Rindo com certo gosto, Matias respondeu logo em seguida:

 - Minha querida Clêmencia, realmente gosto de suas teorias. Não tem ideia de como me divirto com elas!

 -  Quer saber? Espero que isso sirva de consolo, Matias: "Na vida todos temos um segredo inconfessável, um arrependimento irreversível, um sonho inalcançável e um amor inesquecível."

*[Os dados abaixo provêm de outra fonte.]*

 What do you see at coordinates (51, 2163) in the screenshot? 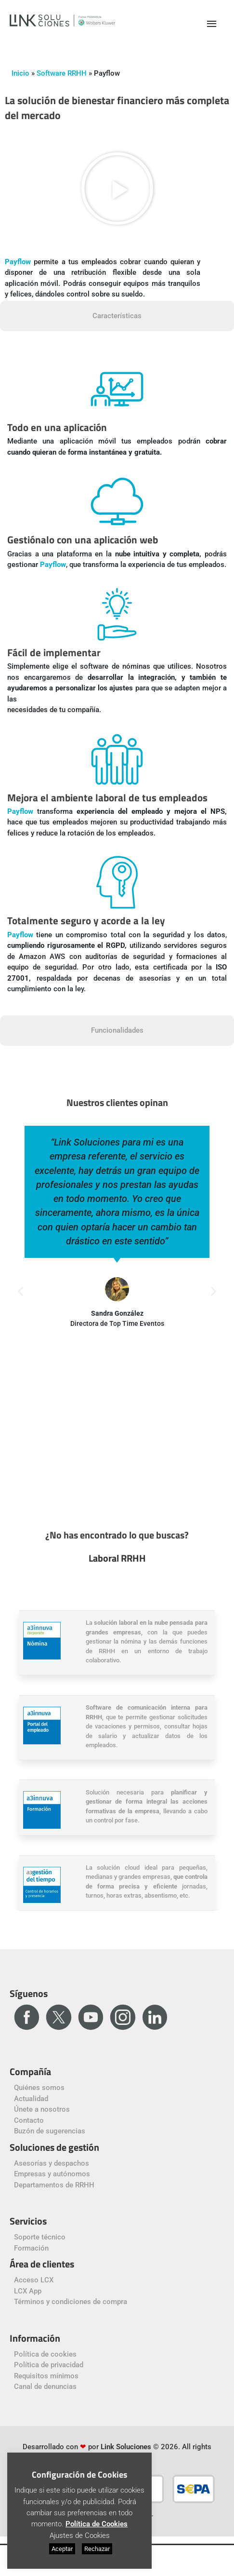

Desta vez fora a baixinha senhora de Filosofia que entrara na conversa após tomar dois a três goles de sua bebida, sarcástica. Há pouco mais de um mês vinha apoiando Clêmencia em algo que, antes, considerava absurdo. Encarando-a com um ar embasbacado, logo em seguida Matias tratou de tomar uma atitude considerada descarada perante um grupo onde a maioria são mulheres.

 - Sabe, Cleber - disse com naturalidade, virando para o mesmo -, nessas horas questiono-me sobre a razão de estarmos aqui.

 - Eu também. Só sei de uma coisa: foi uma burrice!

Seguiu-se um bafafá entre eles, envolvendo risos e protestos. Ali perto, os outros professores deixavam as críticas à Shakespeare para comentarem sobre os companheiros envoltos em bom humor.

 - Olá! - fez o professor de Matemática divertindo-se ao ver as professoras revidando aos amigos de maneira cômica.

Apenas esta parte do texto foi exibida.